Try it. Return nothing but the lines from the one with "sécurité adaptée" through the one with "foarte generoasă, mai ales că asigură pentru" in the data below, word for word and without pictures.

[Stored data entries]
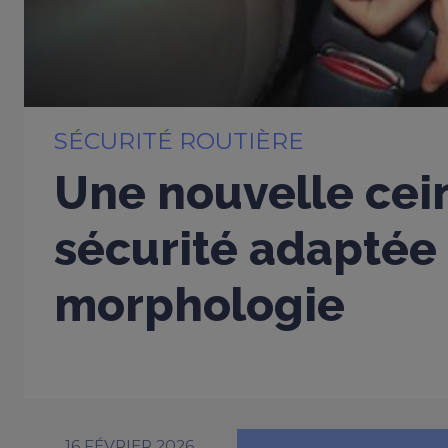
SÉCURITÉ ROUTIÈRE
Une nouvelle cei
sécurité adaptée
morphologie
16 FÉVRIER 2026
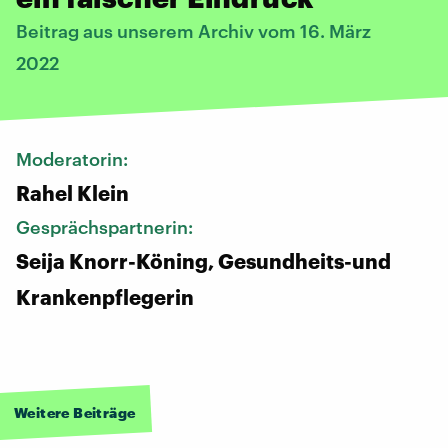
Beitrag aus unserem Archiv vom 16. März
2022
Moderatorin:
Rahel Klein
Gesprächspartnerin:
Seija Knorr-Köning, Gesundheits-und
Krankenpflegerin
Weitere Beiträge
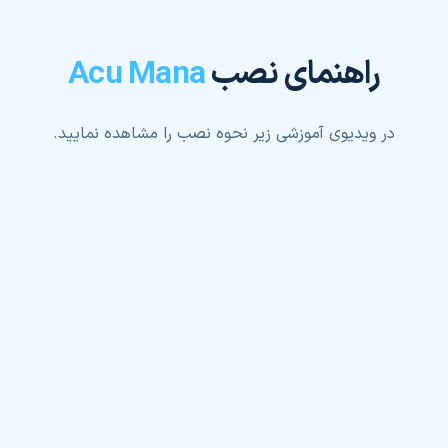
راهنمای نصب
Acu Mana
در ویدیوی آموزشی زیر نحوه نصب را مشاهده نمایید.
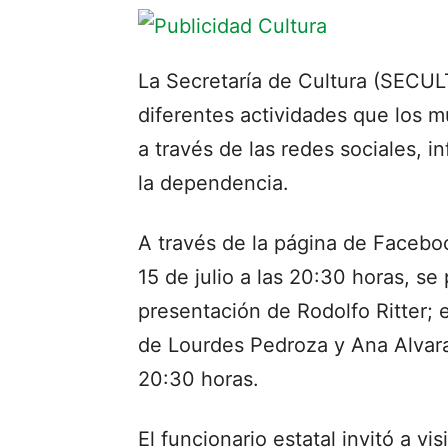
La Secretaría de Cultura (SECULT)
diferentes actividades que los 
a través de las redes sociales, i
la dependencia.
A través de la página de Faceboo
15 de julio a las 20:30 horas, se 
presentación de Rodolfo Ritter; e
de Lourdes Pedroza y Ana Alvarad
20:30 horas.
El funcionario estatal invitó a vi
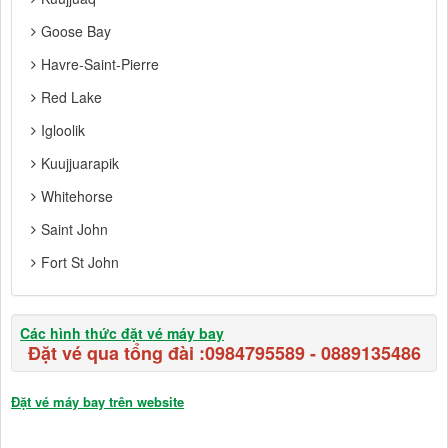
Goose Bay
Havre-Saint-Pierre
Red Lake
Igloolik
Kuujjuarapik
Whitehorse
Saint John
Fort St John
Các hình thức đặt vé máy bay
Đặt vé qua tổng đài :
0984795589
-
0889135486
Đặt vé máy bay trên website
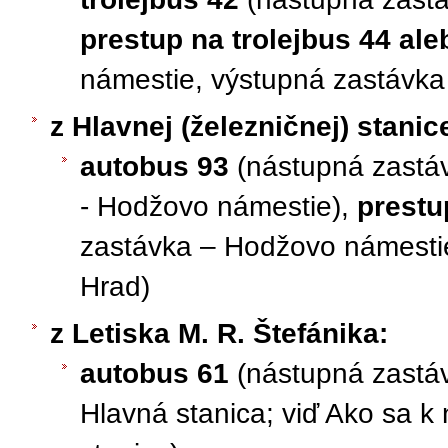
prestup na trolejbus 44 ale
námestie, výstupná zastávka
z Hlavnej (železničnej) stanic
autobus 93
(nástupná zastáv
- Hodžovo námestie),
prestu
zastávka – Hodžovo námesti
Hrad)
z Letiska M. R. Štefánika:
autobus 61
(nástupná zastáv
Hlavná stanica; viď Ako sa k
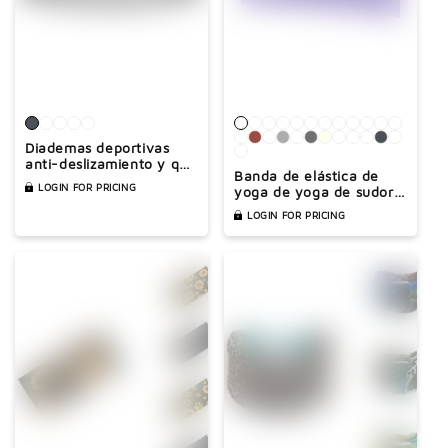
Diademas deportivas
anti-deslizamiento y que
Banda de elástica de
se ajustan el sudor
LOGIN FOR PRICING
yoga de yoga de sudor
sólido de color sudor
LOGIN FOR PRICING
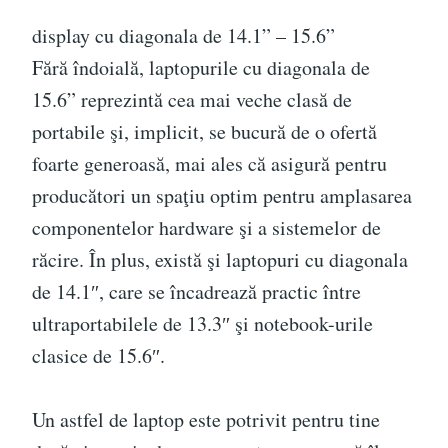
display cu diagonala de 14.1” – 15.6”
Fără îndoială, laptopurile cu diagonala de
15.6” reprezintă cea mai veche clasă de
portabile şi, implicit, se bucură de o ofertă
foarte generoasă, mai ales că asigură pentru
producători un spaţiu optim pentru amplasarea
componentelor hardware şi a sistemelor de
răcire. În plus, există şi laptopuri cu diagonala
de 14.1″, care se încadrează practic între
ultraportabilele de 13.3″ şi notebook-urile
clasice de 15.6″.
Un astfel de laptop este potrivit pentru tine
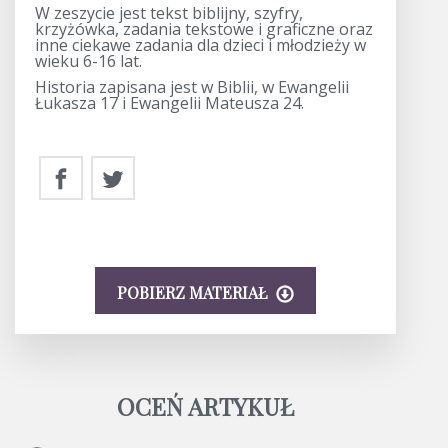
W zeszycie jest tekst biblijny, szyfry,
krzyżówka, zadania tekstowe i graficzne oraz
inne ciekawe zadania dla dzieci i młodzieży w
wieku 6-16 lat.
Historia zapisana jest w Biblii, w Ewangelii
Łukasza 17 i Ewangelii Mateusza 24.
POBIERZ MATERIAŁ
OCEŃ ARTYKUŁ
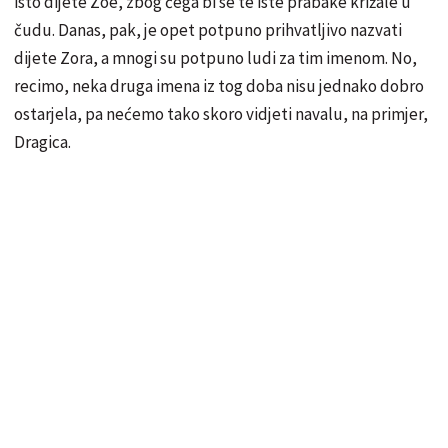
isto dijete Zoe, zbog čega bi se te iste prabake križale u
čudu. Danas, pak, je opet potpuno prihvatljivo nazvati
dijete Zora, a mnogi su potpuno ludi za tim imenom. No,
recimo, neka druga imena iz tog doba nisu jednako dobro
ostarjela, pa nećemo tako skoro vidjeti navalu, na primjer,
Dragica.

Finished exercise.
sécurité adaptée
morphologie
16 FÉVRIER 2026
Beitrag aus unserem Archiv vom 16. März
2022
Moderatorin:
Rahel Klein
Gesprächspartnerin:
Seija Knorr-Köning, Gesundheits-und
Krankenpflegerin
Weitere Beiträge
راهنمای نصب
Acu Mana
در ویدیوی آموزشی زیر نحوه نصب را مشاهده نمایید.
La Secretaría de Cultura (SECULT)
diferentes actividades que los 
a través de las redes sociales, i
la dependencia.
A través de la página de Faceboo
15 de julio a las 20:30 horas, se 
presentación de Rodolfo Ritter; e
de Lourdes Pedroza y Ana Alvarad
20:30 horas.
El funcionario estatal invitó a vi
Goose Bay
Havre-Saint-Pierre
Red Lake
Igloolik
Kuujjuarapik
Whitehorse
Saint John
Fort St John
Các hình thức đặt vé máy bay
Đặt vé qua tổng đài :
0984795589
-
0889135486
Đặt vé máy bay trên website
prestup na trolejbus 44 ale
námestie, výstupná zastávka
z Hlavnej (železničnej) stanic
autobus 93
(nástupná zastáv
- Hodžovo námestie),
prestu
zastávka – Hodžovo námesti
Hrad)
z Letiska M. R. Štefánika:
autobus 61
(nástupná zastáv
Hlavná stanica; viď Ako sa k
Diademas deportivas
anti-deslizamiento y que
Banda de elástica de
se ajustan el sudor
LOGIN FOR PRICING
yoga de yoga de sudor
sólido de color sudor
LOGIN FOR PRICING
display cu diagonala de 14.1” – 15.6”
Fără îndoială, laptopurile cu diagonala de
15.6” reprezintă cea mai veche clasă de
portabile şi, implicit, se bucură de o ofertă
foarte generoasă, mai ales că asigură pentru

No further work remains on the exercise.